Besides that, I started to reference the table (in the from clause) fully qualified by adding the schema name. Because of that, the allocated memory doubled. This means, if we run the query above without specifying the schema name it will do only 11 mmap calls and allocate only half as much memory.
Finally, something unexpected will happen when we fully qualify the column in the select clause:
select /* insert some huge comment here */
case when
(((((((((((((((((((((((((((((((((((((((((((((((((((((((((((((((((((((((((((((((((((((((((((((((((((((((((((((((((((((((((((((((((((((((((((((((((((
sys.t.a <=1
)))))))))))))))))))))))))))))))))))))))))))))))))))))))))))))))))))))))))))))))))))))))))))))))))))))))))))))))))))))))))))))))))))))))))))))))))))
then 10
else null
end
from sys.t;998506496 Bytes mmap
944 mmap calls
1679989 qcplgte calls Even though the number of qcplgte calls remained the same, the allocated memory increased by 41 times after we fully qualified the column in the select.
Oracle 11.2.0.4
As opposed to Oracle 12c, referencing fully qualified column name hasn’t increased the memory consumption in Oracle 11.2. The same query allocates only 11 MB in Oracle 11.2:
12451840 Bytes mmap
8 mmap calls
949 qcplgte calls Real World Example
Frankly, I don’t know why somebody would want to reference the columns name by specifying the schema name, but apparently there are some applications around that generate such queries. For instance, Josué Ribeiro constructed a reproducible test case which is consuming tens of gigabaytes of memory on a 12c database until it hits the ORA-04030 error. In contrast, the same SQL runs smoothly on the 11.2 release. Also here, removing the schema name has proven to be an effective workaround.
Summary
To sum up, qcplgte is an auxiliary parsing function whose purpose is to extract the portion of the SQL text which will be parsed next.

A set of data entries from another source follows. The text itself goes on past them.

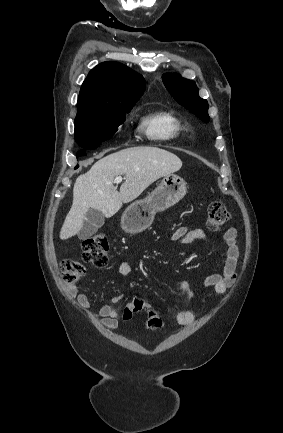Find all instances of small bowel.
I'll return each instance as SVG.
<instances>
[{"instance_id": "c3829d8e", "label": "small bowel", "mask_w": 283, "mask_h": 433, "mask_svg": "<svg viewBox=\"0 0 283 433\" xmlns=\"http://www.w3.org/2000/svg\"><path fill=\"white\" fill-rule=\"evenodd\" d=\"M236 228L230 227L224 233V241L227 246L226 257L224 260L223 269L220 273L212 274L203 280L205 287H211L214 292L224 299L227 291L234 284L237 278L238 258H239V242ZM207 236L201 229H188L186 226L177 228L171 234V241L180 244H192L195 242H205ZM118 272L122 277H129L132 274L131 265L128 262H121L118 267ZM182 290L190 297L195 295L194 287L190 282L182 283ZM71 293L77 300L78 304L87 309L90 307V301L86 294L80 292L76 285L71 287ZM122 299V294L113 295L110 302L101 306L99 309L100 321L106 328L113 329L117 326L118 312L113 306ZM195 320V314L192 309L179 311L175 316V323L178 326H190Z\"/></svg>"}]
</instances>
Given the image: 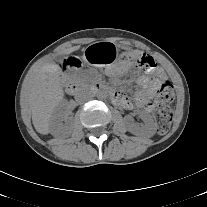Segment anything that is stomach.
Instances as JSON below:
<instances>
[{"label": "stomach", "instance_id": "1", "mask_svg": "<svg viewBox=\"0 0 207 207\" xmlns=\"http://www.w3.org/2000/svg\"><path fill=\"white\" fill-rule=\"evenodd\" d=\"M84 60L89 65L112 70L117 66L119 54L114 44L106 41L95 42L86 48Z\"/></svg>", "mask_w": 207, "mask_h": 207}]
</instances>
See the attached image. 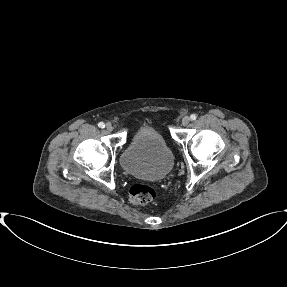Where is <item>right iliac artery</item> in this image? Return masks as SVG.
I'll return each instance as SVG.
<instances>
[{"instance_id": "right-iliac-artery-1", "label": "right iliac artery", "mask_w": 287, "mask_h": 287, "mask_svg": "<svg viewBox=\"0 0 287 287\" xmlns=\"http://www.w3.org/2000/svg\"><path fill=\"white\" fill-rule=\"evenodd\" d=\"M98 126H99V128H104V127H105V124H104L103 122H99V123H98Z\"/></svg>"}]
</instances>
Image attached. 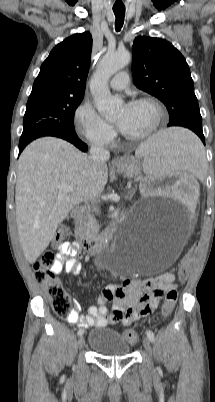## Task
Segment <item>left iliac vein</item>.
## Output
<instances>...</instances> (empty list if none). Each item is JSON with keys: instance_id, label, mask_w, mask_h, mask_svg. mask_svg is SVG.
<instances>
[{"instance_id": "4c4485c4", "label": "left iliac vein", "mask_w": 215, "mask_h": 402, "mask_svg": "<svg viewBox=\"0 0 215 402\" xmlns=\"http://www.w3.org/2000/svg\"><path fill=\"white\" fill-rule=\"evenodd\" d=\"M143 346H144L146 352H147L149 355H151V354H152V347H151V342H150V340H149L148 337H144V338H143Z\"/></svg>"}]
</instances>
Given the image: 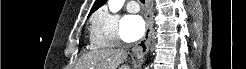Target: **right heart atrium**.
I'll return each instance as SVG.
<instances>
[{"label": "right heart atrium", "mask_w": 246, "mask_h": 69, "mask_svg": "<svg viewBox=\"0 0 246 69\" xmlns=\"http://www.w3.org/2000/svg\"><path fill=\"white\" fill-rule=\"evenodd\" d=\"M119 41V17L106 7L97 10L91 18V46L93 48L113 47Z\"/></svg>", "instance_id": "right-heart-atrium-1"}]
</instances>
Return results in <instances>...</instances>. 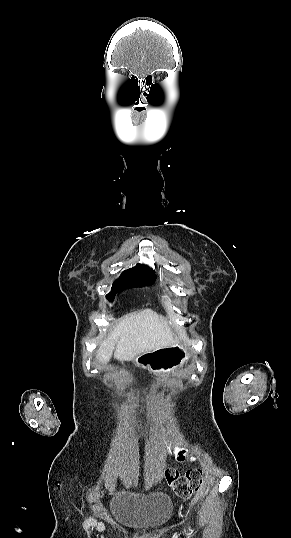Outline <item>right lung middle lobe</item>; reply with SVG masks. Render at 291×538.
I'll use <instances>...</instances> for the list:
<instances>
[{
  "mask_svg": "<svg viewBox=\"0 0 291 538\" xmlns=\"http://www.w3.org/2000/svg\"><path fill=\"white\" fill-rule=\"evenodd\" d=\"M155 278L156 275L154 271L147 266L137 264L136 267L125 270L120 278L113 283L111 293L107 295V299L113 301L115 293L120 290L151 284Z\"/></svg>",
  "mask_w": 291,
  "mask_h": 538,
  "instance_id": "1",
  "label": "right lung middle lobe"
}]
</instances>
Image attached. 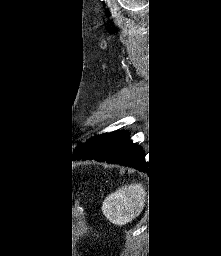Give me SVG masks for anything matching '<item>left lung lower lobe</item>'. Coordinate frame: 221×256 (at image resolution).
<instances>
[{
    "label": "left lung lower lobe",
    "mask_w": 221,
    "mask_h": 256,
    "mask_svg": "<svg viewBox=\"0 0 221 256\" xmlns=\"http://www.w3.org/2000/svg\"><path fill=\"white\" fill-rule=\"evenodd\" d=\"M95 160L135 167L150 172L144 151L132 143L127 131H115L97 135L83 143L70 160Z\"/></svg>",
    "instance_id": "obj_1"
}]
</instances>
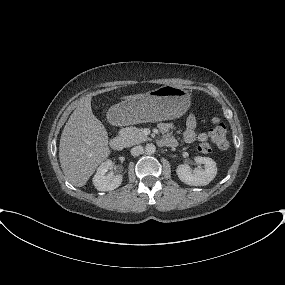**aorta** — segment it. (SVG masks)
<instances>
[{
	"label": "aorta",
	"instance_id": "762f6f07",
	"mask_svg": "<svg viewBox=\"0 0 285 285\" xmlns=\"http://www.w3.org/2000/svg\"><path fill=\"white\" fill-rule=\"evenodd\" d=\"M145 151H146L147 154L152 155V154L155 153L156 147H155V145L152 144V143H151V144H147V145L145 146Z\"/></svg>",
	"mask_w": 285,
	"mask_h": 285
}]
</instances>
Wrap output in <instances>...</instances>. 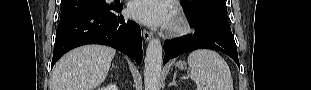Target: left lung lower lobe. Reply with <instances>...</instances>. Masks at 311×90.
I'll return each mask as SVG.
<instances>
[{
    "label": "left lung lower lobe",
    "mask_w": 311,
    "mask_h": 90,
    "mask_svg": "<svg viewBox=\"0 0 311 90\" xmlns=\"http://www.w3.org/2000/svg\"><path fill=\"white\" fill-rule=\"evenodd\" d=\"M202 48L221 51L230 56L239 66L236 44L231 30L214 24L195 26L194 35L188 39L166 41L164 43L165 57L163 63L185 52Z\"/></svg>",
    "instance_id": "1"
}]
</instances>
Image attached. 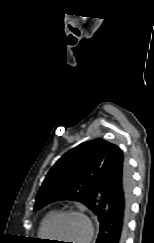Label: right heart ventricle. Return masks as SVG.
I'll list each match as a JSON object with an SVG mask.
<instances>
[{
	"label": "right heart ventricle",
	"mask_w": 154,
	"mask_h": 243,
	"mask_svg": "<svg viewBox=\"0 0 154 243\" xmlns=\"http://www.w3.org/2000/svg\"><path fill=\"white\" fill-rule=\"evenodd\" d=\"M56 213L55 210H50L48 211L44 217L42 218L40 225H39V230H38V235L42 238V239H47V224L49 222V220L52 218V216Z\"/></svg>",
	"instance_id": "e07e8e85"
}]
</instances>
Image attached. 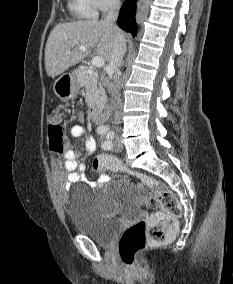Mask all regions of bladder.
<instances>
[{"mask_svg":"<svg viewBox=\"0 0 233 284\" xmlns=\"http://www.w3.org/2000/svg\"><path fill=\"white\" fill-rule=\"evenodd\" d=\"M135 197L134 187L123 180L110 183L99 201H96L86 188L77 186L70 192L68 217L76 231L98 244L108 245L121 228V221L116 217L104 215L100 207L113 203L127 206L134 202Z\"/></svg>","mask_w":233,"mask_h":284,"instance_id":"obj_1","label":"bladder"}]
</instances>
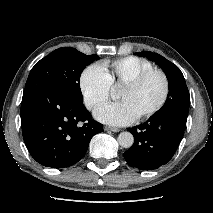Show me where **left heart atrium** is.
I'll list each match as a JSON object with an SVG mask.
<instances>
[{
  "label": "left heart atrium",
  "instance_id": "1",
  "mask_svg": "<svg viewBox=\"0 0 213 213\" xmlns=\"http://www.w3.org/2000/svg\"><path fill=\"white\" fill-rule=\"evenodd\" d=\"M94 116L97 120L115 126H123L133 122L137 116L127 101H119L98 108Z\"/></svg>",
  "mask_w": 213,
  "mask_h": 213
}]
</instances>
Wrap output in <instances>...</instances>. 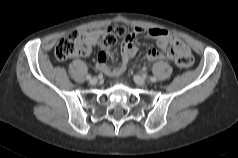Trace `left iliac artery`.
<instances>
[{
	"mask_svg": "<svg viewBox=\"0 0 238 158\" xmlns=\"http://www.w3.org/2000/svg\"><path fill=\"white\" fill-rule=\"evenodd\" d=\"M149 79H150V81H152V82H156V78H155V77H150Z\"/></svg>",
	"mask_w": 238,
	"mask_h": 158,
	"instance_id": "44dca946",
	"label": "left iliac artery"
}]
</instances>
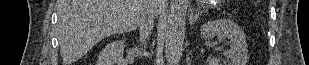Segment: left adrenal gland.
Instances as JSON below:
<instances>
[{
    "instance_id": "1",
    "label": "left adrenal gland",
    "mask_w": 309,
    "mask_h": 65,
    "mask_svg": "<svg viewBox=\"0 0 309 65\" xmlns=\"http://www.w3.org/2000/svg\"><path fill=\"white\" fill-rule=\"evenodd\" d=\"M202 15V13H193L190 15L189 23L191 26H193L196 21L199 19V17Z\"/></svg>"
}]
</instances>
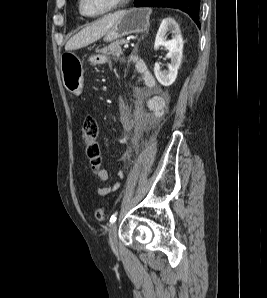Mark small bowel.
<instances>
[{"label": "small bowel", "instance_id": "small-bowel-1", "mask_svg": "<svg viewBox=\"0 0 267 298\" xmlns=\"http://www.w3.org/2000/svg\"><path fill=\"white\" fill-rule=\"evenodd\" d=\"M131 61L134 63L137 72L141 74L144 85L147 88L155 91V93L146 102V107L149 111V115L144 120L143 131L147 132L149 129L154 127L158 120L164 115L166 110V102L163 95L158 91L155 79L148 71L144 61H142L138 57H132ZM90 62L94 66L109 65V60L104 55H94L91 57ZM93 173L103 183V186L99 187L97 190L98 196L104 197L119 188V183H116L113 186L107 184L109 173L106 169H93Z\"/></svg>", "mask_w": 267, "mask_h": 298}]
</instances>
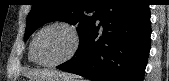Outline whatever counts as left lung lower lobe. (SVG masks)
<instances>
[{
	"label": "left lung lower lobe",
	"instance_id": "obj_1",
	"mask_svg": "<svg viewBox=\"0 0 169 81\" xmlns=\"http://www.w3.org/2000/svg\"><path fill=\"white\" fill-rule=\"evenodd\" d=\"M74 57L58 69L93 81H143L150 51V10L143 0H106Z\"/></svg>",
	"mask_w": 169,
	"mask_h": 81
}]
</instances>
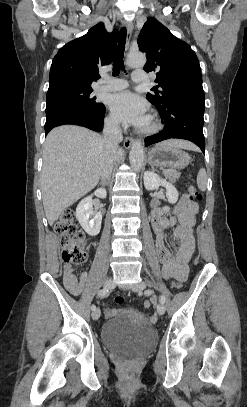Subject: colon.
I'll return each mask as SVG.
<instances>
[{
  "instance_id": "obj_1",
  "label": "colon",
  "mask_w": 247,
  "mask_h": 407,
  "mask_svg": "<svg viewBox=\"0 0 247 407\" xmlns=\"http://www.w3.org/2000/svg\"><path fill=\"white\" fill-rule=\"evenodd\" d=\"M188 198L193 201H201L202 195L194 185H190L188 188ZM55 232L58 234L62 246V260L66 264L81 265L85 263L87 259L86 253V242L84 240L83 234L77 228L74 218V212L71 209L65 210L60 218L57 220L54 226ZM182 285L181 280H175L173 282V287L180 288ZM116 303H122V297L115 298ZM146 308L152 306L150 300L144 302ZM134 371L128 369L125 372L127 379L131 380L134 378Z\"/></svg>"
}]
</instances>
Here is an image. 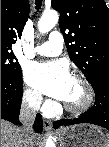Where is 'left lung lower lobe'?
Returning <instances> with one entry per match:
<instances>
[{"label": "left lung lower lobe", "instance_id": "0a47b994", "mask_svg": "<svg viewBox=\"0 0 109 147\" xmlns=\"http://www.w3.org/2000/svg\"><path fill=\"white\" fill-rule=\"evenodd\" d=\"M96 94V101L87 113L77 119H62L54 123V128L61 125L69 126L79 123H91L109 130V75L101 76L92 85Z\"/></svg>", "mask_w": 109, "mask_h": 147}]
</instances>
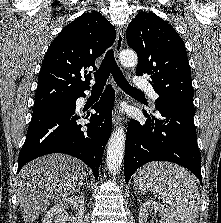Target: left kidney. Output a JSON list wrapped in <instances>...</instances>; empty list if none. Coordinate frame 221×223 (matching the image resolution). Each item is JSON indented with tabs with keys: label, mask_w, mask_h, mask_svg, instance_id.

By observing pointer values it can be concluded that the parsing process needs to revisit certain places over and over again. In doing so, it will have to allocate heap memory for large (in respect to the length of the SQL text) queries. The memory consumption dramatically increases when the selected columns are referenced fully qualified including schema name in a 12c database. Fortunately, it is enough to remove the schema name when referencing the columns in the select to bring memory allocations back to the normal levels.
Update August 20, 2020
Oracle fixed this problem in 18c:
| 12c | 18c | 19c | |
|---|---|---|---|
| allocated (MB) | 1979 | 35 | 24 |
| # mmap calls | 1380 | 26 | 22 |
| # qcplgte calls | 3359978 | 1679989 | 1679989 |
I tested with the following patch levels: 12.2.0.1.180116, 18.5.0.0.190115 and 19.7.0.0.200414.